### What you have to do
Below are the records; locate each line with the word "Kessel" and copy it.

Items from a dataset
☆ ☆ ☆ ☆ ☆ ☆ ☆

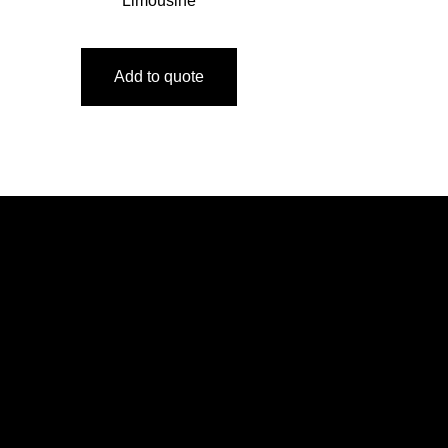
Limousine
Add to quote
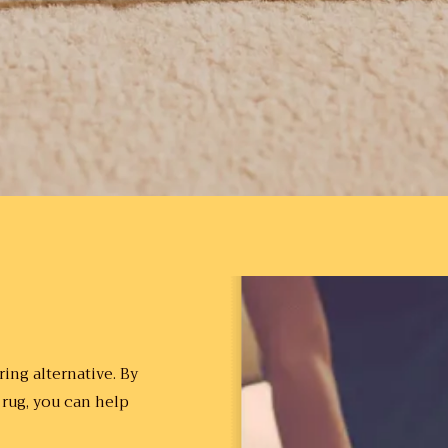
ing alternative. By
 rug, you can help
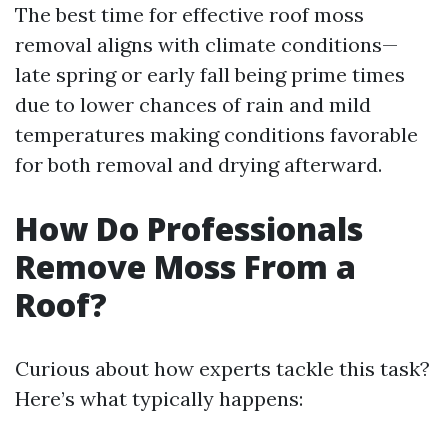
The best time for effective roof moss
removal aligns with climate conditions—
late spring or early fall being prime times
due to lower chances of rain and mild
temperatures making conditions favorable
for both removal and drying afterward.
How Do Professionals
Remove Moss From a
Roof?
Curious about how experts tackle this task?
Here’s what typically happens:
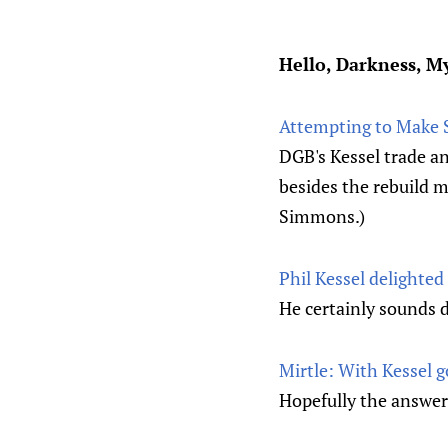
Hello, Darkness, M
Attempting to Make S
DGB's Kessel trade an
besides the rebuild mo
Simmons.)
Phil Kessel delighted
He certainly sound
Mirtle: With Kessel g
Hopefully the answer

☆ ☆ ☆ ☆ ☆ ☆ ☆

### Exercise output
DGB's Kessel trade an
Phil Kessel delighted
Mirtle: With Kessel g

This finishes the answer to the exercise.